La Habana, 9 may.- “Cuando todo comenzó no imaginamos que llegaría tan lejos”, fueron las palabras de la Dra. Isabel Monal, una de las mujeres que vio nacer al Conjunto Folklórico Nacional, durante la más reciente presentación de la compañía.
Corrían los años sesenta y se gestaba un movimiento cultural empeñado en definir la identidad de la nación. Allí estuvieron quienes decidieron poner su alma al servicio del pueblo y sus saberes en función de la formación artística de la cubanidad teatral. De la mano de hombres y mujeres del pueblo nació una institución danzaria que este 7 de mayo arribó a sus 64 años de vida artística.
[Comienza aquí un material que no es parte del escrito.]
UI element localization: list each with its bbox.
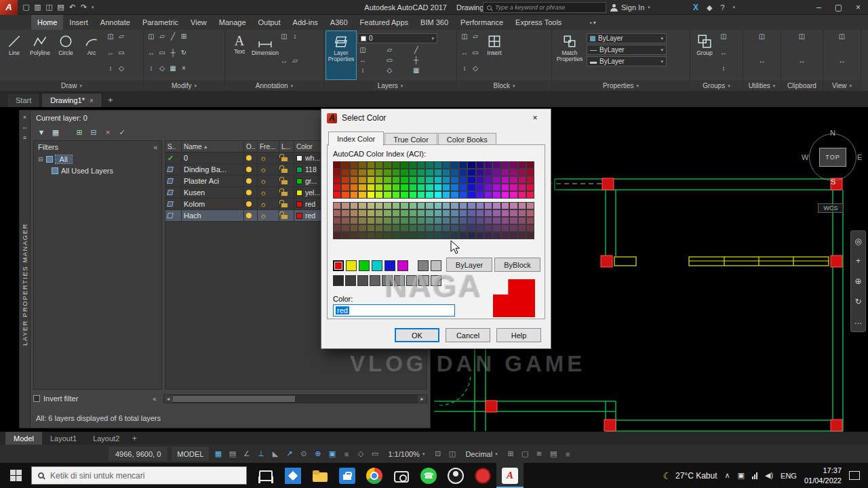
- aci-color-cell[interactable]: [492, 209, 500, 217]
- line-tool-button[interactable]: Line: [2, 31, 26, 79]
- aci-color-cell[interactable]: [509, 191, 517, 199]
- aci-color-cell[interactable]: [350, 169, 358, 176]
- aci-color-cell[interactable]: [509, 217, 517, 224]
- exchange-apps-icon[interactable]: X: [693, 3, 698, 12]
- aci-color-cell[interactable]: [450, 209, 458, 217]
- orbit-icon[interactable]: ↻: [854, 298, 861, 306]
- tool-icon[interactable]: ┼: [167, 47, 178, 58]
- status-toggle-icon[interactable]: ∠: [239, 447, 254, 461]
- layer-on-icon[interactable]: [244, 152, 258, 163]
- aci-color-cell[interactable]: [518, 191, 526, 199]
- status-toggle-icon[interactable]: ⊞: [504, 447, 518, 461]
- aci-color-cell[interactable]: [459, 184, 467, 191]
- aci-color-cell[interactable]: [450, 202, 458, 209]
- aci-color-cell[interactable]: [367, 202, 375, 209]
- layer-on-icon[interactable]: [244, 210, 258, 221]
- aci-color-cell[interactable]: [484, 217, 492, 224]
- aci-color-cell[interactable]: [425, 161, 433, 169]
- aci-color-cell[interactable]: [518, 202, 526, 209]
- arc-tool-button[interactable]: Arc: [79, 31, 104, 79]
- palette-set-current-layer-icon[interactable]: ✓: [117, 127, 127, 138]
- aci-color-cell[interactable]: [476, 161, 484, 169]
- aci-color-cell[interactable]: [333, 184, 341, 191]
- aci-color-cell[interactable]: [434, 232, 442, 239]
- status-toggle-icon[interactable]: ◫: [445, 447, 459, 461]
- aci-color-cell[interactable]: [400, 232, 408, 239]
- zoom-icon[interactable]: ⊕: [854, 277, 861, 285]
- palette-delete-layer-icon[interactable]: ×: [102, 127, 113, 138]
- status-toggle-icon[interactable]: ≡: [339, 447, 353, 461]
- aci-color-cell[interactable]: [333, 232, 341, 239]
- column-freeze[interactable]: Fre...: [258, 141, 279, 152]
- aci-color-cell[interactable]: [417, 169, 425, 176]
- status-toggle-icon[interactable]: ▤: [225, 447, 239, 461]
- aci-color-cell[interactable]: [400, 169, 408, 176]
- aci-color-cell[interactable]: [501, 184, 509, 191]
- layer-freeze-icon[interactable]: ☼: [258, 176, 279, 186]
- aci-color-cell[interactable]: [358, 209, 366, 217]
- aci-color-cell[interactable]: [492, 169, 500, 176]
- aci-color-cell[interactable]: [526, 184, 534, 191]
- aci-color-cell[interactable]: [400, 161, 408, 169]
- model-space-button[interactable]: MODEL: [172, 447, 209, 461]
- layer-lock-icon[interactable]: [279, 164, 294, 175]
- linetype-dropdown[interactable]: — ByLayer ▾: [587, 45, 667, 55]
- invert-filter-checkbox[interactable]: Invert filter: [33, 394, 153, 403]
- aci-color-cell[interactable]: [459, 176, 467, 184]
- minimize-button[interactable]: –: [809, 0, 829, 15]
- aci-color-cell[interactable]: [434, 202, 442, 209]
- aci-color-cell[interactable]: [417, 184, 425, 191]
- taskbar-item-obs[interactable]: [442, 463, 469, 488]
- panel-label-modify[interactable]: Modify▾: [144, 81, 224, 91]
- tool-icon[interactable]: ╱: [167, 31, 178, 41]
- shade-swatch[interactable]: [382, 275, 393, 286]
- status-toggle-icon[interactable]: ↗: [282, 447, 296, 461]
- aci-color-cell[interactable]: [476, 202, 484, 209]
- aci-color-cell[interactable]: [425, 176, 433, 184]
- tool-icon[interactable]: ↻: [178, 47, 189, 58]
- checkbox-icon[interactable]: [33, 395, 40, 402]
- palette-dock-icon[interactable]: ⇔: [20, 123, 29, 131]
- ribbon-tab-output[interactable]: Output: [252, 15, 287, 30]
- aci-color-cell[interactable]: [409, 184, 417, 191]
- aci-color-cell[interactable]: [450, 191, 458, 199]
- aci-color-cell[interactable]: [341, 232, 349, 239]
- annotation-scale-button[interactable]: 1:1/100%▾: [384, 450, 429, 458]
- palette-new-layer-icon[interactable]: ⊞: [74, 127, 85, 138]
- aci-color-cell[interactable]: [509, 209, 517, 217]
- aci-color-cell[interactable]: [526, 176, 534, 184]
- aci-color-cell[interactable]: [442, 191, 450, 199]
- file-tab-drawing1[interactable]: Drawing1* ×: [41, 93, 102, 107]
- aci-color-cell[interactable]: [409, 224, 417, 232]
- aci-color-cell[interactable]: [526, 224, 534, 232]
- aci-color-cell[interactable]: [367, 209, 375, 217]
- layer-dropdown[interactable]: 0 ▾: [357, 33, 437, 43]
- taskbar-item-chrome[interactable]: [361, 463, 388, 488]
- aci-color-cell[interactable]: [526, 232, 534, 239]
- shade-swatch[interactable]: [357, 275, 368, 286]
- column-lock[interactable]: L...: [279, 141, 294, 152]
- aci-color-cell[interactable]: [392, 176, 400, 184]
- aci-color-cell[interactable]: [459, 232, 467, 239]
- aci-color-cell[interactable]: [459, 202, 467, 209]
- layer-properties-button[interactable]: Layer Properties: [326, 31, 356, 79]
- aci-color-cell[interactable]: [400, 176, 408, 184]
- shade-swatch[interactable]: [406, 275, 417, 286]
- standard-color-swatch[interactable]: [333, 260, 344, 271]
- tool-icon[interactable]: ×: [178, 63, 189, 73]
- ribbon-tab-parametric[interactable]: Parametric: [136, 15, 184, 30]
- aci-color-cell[interactable]: [417, 202, 425, 209]
- aci-color-cell[interactable]: [526, 209, 534, 217]
- status-toggle-icon[interactable]: ▦: [211, 447, 225, 461]
- aci-color-cell[interactable]: [417, 161, 425, 169]
- qat-dropdown-icon[interactable]: ▾: [92, 5, 94, 10]
- byblock-button[interactable]: ByBlock: [494, 258, 540, 272]
- aci-color-cell[interactable]: [400, 202, 408, 209]
- match-properties-button[interactable]: Match Properties: [554, 31, 585, 79]
- palette-group-filter-icon[interactable]: ▦: [50, 127, 61, 138]
- aci-color-cell[interactable]: [501, 202, 509, 209]
- aci-color-cell[interactable]: [358, 232, 366, 239]
- aci-color-cell[interactable]: [501, 191, 509, 199]
- polyline-tool-button[interactable]: Polyline: [28, 31, 52, 79]
- aci-color-cell[interactable]: [375, 232, 383, 239]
Con ciencia, conciencia y paciencia se forjó un camino por el que muchos transitaron, dejando lo mejor de su existencia. Como toda historia marcada por luces y sombras, el recorrido de la compañía ha atravesado diferentes etapas.
La llamada época de oro, el Tin Cuba y otros momentos memorables han acompañado la trayectoria de esta institución. Permanecen en la memoria las grandes colas frente al emblemático Teatro Mella, conocido como la casa de la danza, así como los Sábados de la Rumba, que engalanaban el arte folklórico más raigal.
Los tambores no han parado de sonar y todavía se siente el eco de sus ritmos en cada rincón de nuestra Isla. El cuerpo se convirtió en el vehículo a través del cual descendieron los mensajes del universo para ser devueltos a la cultura cubana, misión que siempre ha acompañado al Conjunto Folklórico Nacional.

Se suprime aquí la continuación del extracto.